• _Problem to solve_: Images do not belong in the copy. Set down all the entries exactly.
Start of Excerpted data
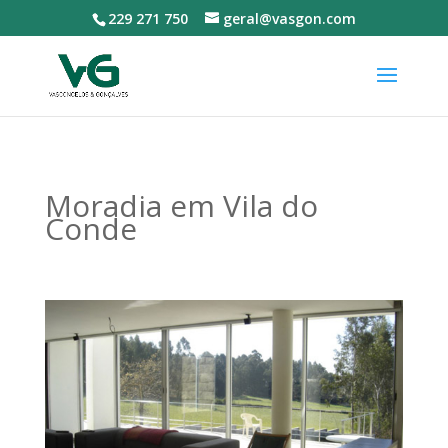
229 271 750
geral@vasgon.com
Moradia em Vila do
Conde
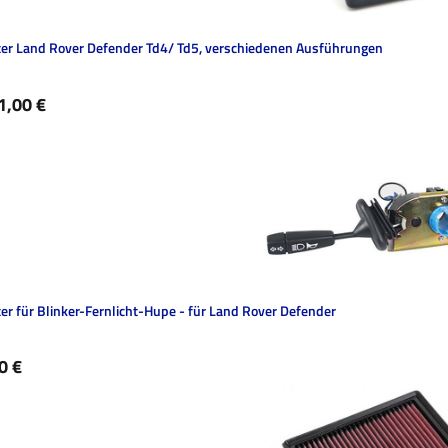
ter Land Rover Defender Td4/ Td5, verschiedenen Ausführungen
ärer Preis:
1,00 €
er für Blinker-Fernlicht-Hupe - für Land Rover Defender
ärer Preis:
0 €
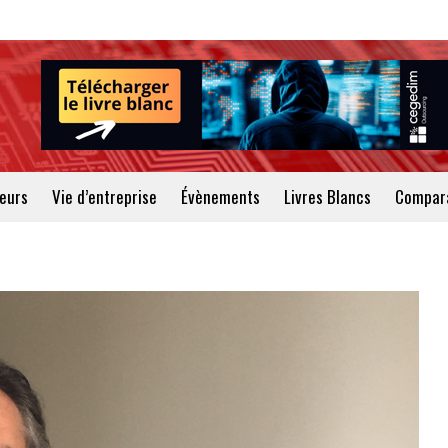
teurs
Vie d’entreprise
Évènements
Livres Blancs
Compara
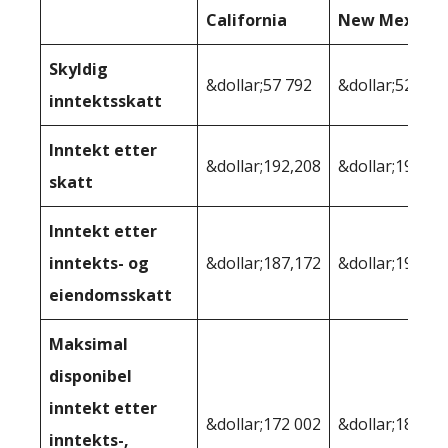
California
New Mexico
Skyldig
&dollar;57 792
&dollar;52 028
inntektsskatt
Inntekt etter
&dollar;192,208
&dollar;197 97
skatt
Inntekt etter
inntekts- og
&dollar;187,172
&dollar;196,20
eiendomsskatt
Maksimal
disponibel
inntekt etter
&dollar;172 002
&dollar;181 94
inntekts-,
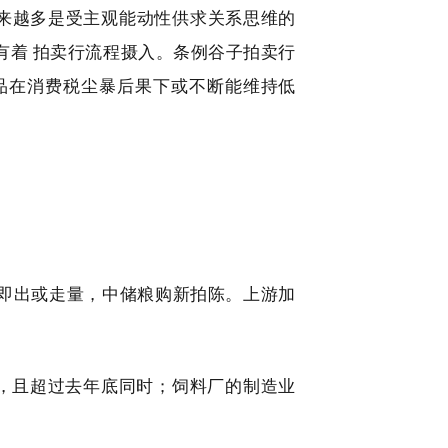
越来越多是受主观能动性供求关系思维的
有着 拍卖行流程摄入。条例谷子拍卖行
品在消费税尘暴后果下或不断能维持低
即出或走量，中储粮购新拍陈。上游加
速，且超过去年底同时；饲料厂的制造业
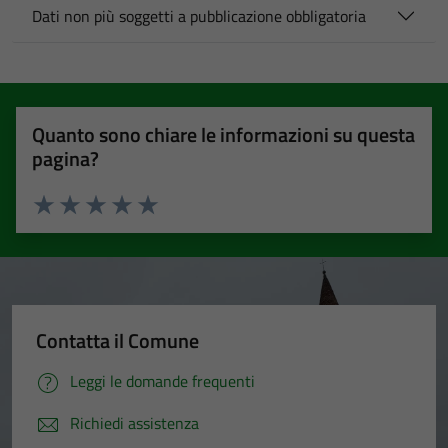
Dati non più soggetti a pubblicazione obbligatoria
Quanto sono chiare le informazioni su questa
pagina?
Valuta 1 stelle su 5
Valuta 2 stelle su 5
Valuta 3 stelle su 5
Valuta 4 stelle su 5
Valuta 5 stelle su 5
Contatta il Comune
Leggi le domande frequenti
Richiedi assistenza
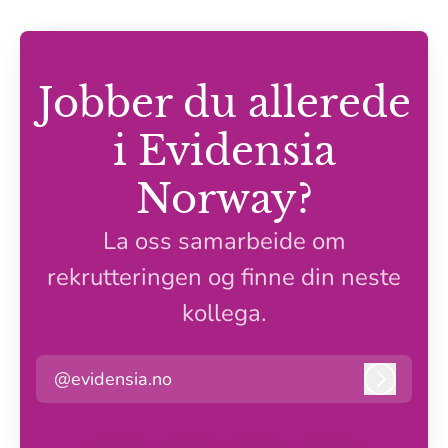
Jobber du allerede
i Evidensia
Norway?
La oss samarbeide om
rekrutteringen og finne din neste
kollega.
@evidensia.no
Logg in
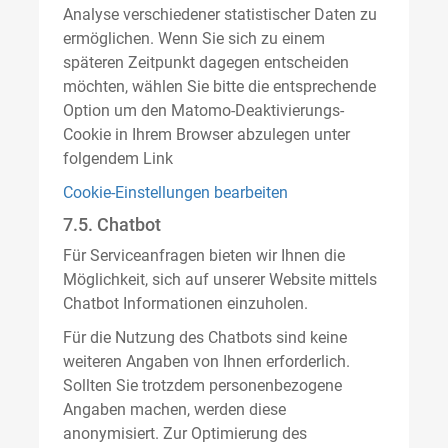
Analyse verschiedener statistischer Daten zu
ermöglichen. Wenn Sie sich zu einem
späteren Zeitpunkt dagegen entscheiden
möchten, wählen Sie bitte die entsprechende
Option um den Matomo-Deaktivierungs-
Cookie in Ihrem Browser abzulegen unter
folgendem Link
Cookie-Einstellungen bearbeiten
7.5. Chatbot
Für Serviceanfragen bieten wir Ihnen die
Möglichkeit, sich auf unserer Website mittels
Chatbot Informationen einzuholen.
Für die Nutzung des Chatbots sind keine
weiteren Angaben von Ihnen erforderlich.
Sollten Sie trotzdem personenbezogene
Angaben machen, werden diese
anonymisiert. Zur Optimierung des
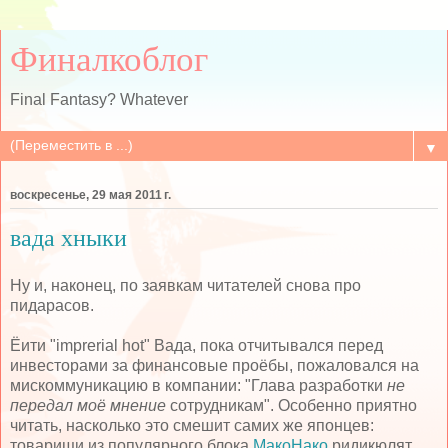
Финалкоблог
Final Fantasy? Whatever
▼
воскресенье, 29 мая 2011 г.
вада хныки
Ну и, наконец, по заявкам читателей снова про
пидарасов.
Ёити "imprerial hot" Вада, пока отчитывался перед
инвесторами за финансовые проёбы, пожаловался на
мискоммуникацию в компании: "Глава разработки
не
передал моё мнение
сотрудникам". Особенно приятно
читать, насколько это смешит самих же японцев:
товарищи из популярного блока
МакоНако
ридикюлят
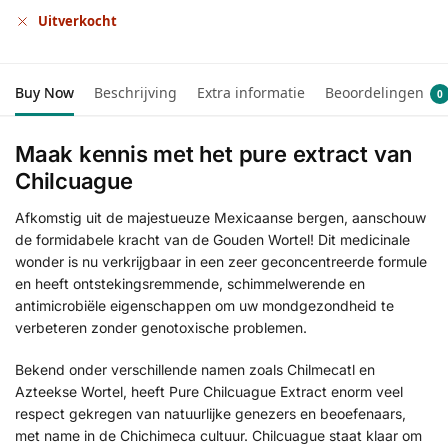
Uitverkocht
Buy Now
Beschrijving
Extra informatie
Beoordelingen
0
Maak kennis met het pure extract van
Chilcuague
Afkomstig uit de majestueuze Mexicaanse bergen, aanschouw
de formidabele kracht van de Gouden Wortel! Dit medicinale
wonder is nu verkrijgbaar in een zeer geconcentreerde formule
en heeft ontstekingsremmende, schimmelwerende en
antimicrobiële eigenschappen om uw mondgezondheid te
verbeteren zonder genotoxische problemen.
Bekend onder verschillende namen zoals Chilmecatl en
Azteekse Wortel, heeft Pure Chilcuague Extract enorm veel
respect gekregen van natuurlijke genezers en beoefenaars,
met name in de Chichimeca cultuur. Chilcuague staat klaar om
End of Excerpted data
• _Answer for the task_:
229 271 750
geral@vasgon.com
Moradia em Vila do
Conde
ter Land Rover Defender Td4/ Td5, verschiedenen Ausführungen
ärer Preis:
1,00 €
er für Blinker-Fernlicht-Hupe - für Land Rover Defender
ärer Preis:
0 €
teurs
Vie d’entreprise
Évènements
Livres Blancs
Compara
California
New Mexico
Skyldig
&dollar;57 792
&dollar;52 028
inntektsskatt
Inntekt etter
&dollar;192,208
&dollar;197 97
skatt
Inntekt etter
inntekts- og
&dollar;187,172
&dollar;196,20
eiendomsskatt
Maksimal
disponibel
inntekt etter
&dollar;172 002
&dollar;181 94
inntekts-,
越来越多是受主观能动性供求关系思维的
有着 拍卖行流程摄入。条例谷子拍卖行
品在消费税尘暴后果下或不断能维持低
即出或走量，中储粮购新拍陈。上游加
速，且超过去年底同时；饲料厂的制造业
Dati non più soggetti a pubblicazione obbligatoria
Quanto sono chiare le informazioni su questa
pagina?
Valuta 1 stelle su 5
Valuta 2 stelle su 5
Valuta 3 stelle su 5
Valuta 4 stelle su 5
Valuta 5 stelle su 5
Contatta il Comune
Leggi le domande frequenti
Richiedi assistenza
Jobber du allerede
i Evidensia
Norway?
La oss samarbeide om
rekrutteringen og finne din neste
kollega.
@evidensia.no
Logg in
Analyse verschiedener statistischer Daten zu
ermöglichen. Wenn Sie sich zu einem
späteren Zeitpunkt dagegen entscheiden
möchten, wählen Sie bitte die entsprechende
Option um den Matomo-Deaktivierungs-
Cookie in Ihrem Browser abzulegen unter
folgendem Link
Cookie-Einstellungen bearbeiten
7.5. Chatbot
Für Serviceanfragen bieten wir Ihnen die
Möglichkeit, sich auf unserer Website mittels
Chatbot Informationen einzuholen.
Für die Nutzung des Chatbots sind keine
weiteren Angaben von Ihnen erforderlich.
Sollten Sie trotzdem personenbezogene
Angaben machen, werden diese
anonymisiert. Zur Optimierung des
Финалкоблог
Final Fantasy? Whatever
▼
воскресенье, 29 мая 2011 г.
вада хныки
Ну и, наконец, по заявкам читателей снова про
пидарасов.
Ёити "imprerial hot" Вада, пока отчитывался перед
инвесторами за финансовые проёбы, пожаловался на
мискоммуникацию в компании: "Глава разработки
не
передал моё мнение
сотрудникам". Особенно приятно
читать, насколько это смешит самих же японцев:
товарищи из популярного блока
МакоНако
ридикюлят
Uitverkocht
Buy Now
Beschrijving
Extra informatie
Beoordelingen
0
Maak kennis met het pure extract van
Chilcuague
Afkomstig uit de majestueuze Mexicaanse bergen, aanschouw
de formidabele kracht van de Gouden Wortel! Dit medicinale
wonder is nu verkrijgbaar in een zeer geconcentreerde formule
en heeft ontstekingsremmende, schimmelwerende en
antimicrobiële eigenschappen om uw mondgezondheid te
verbeteren zonder genotoxische problemen.
Bekend onder verschillende namen zoals Chilmecatl en
Azteekse Wortel, heeft Pure Chilcuague Extract enorm veel
respect gekregen van natuurlijke genezers en beoefenaars,
met name in de Chichimeca cultuur. Chilcuague staat klaar om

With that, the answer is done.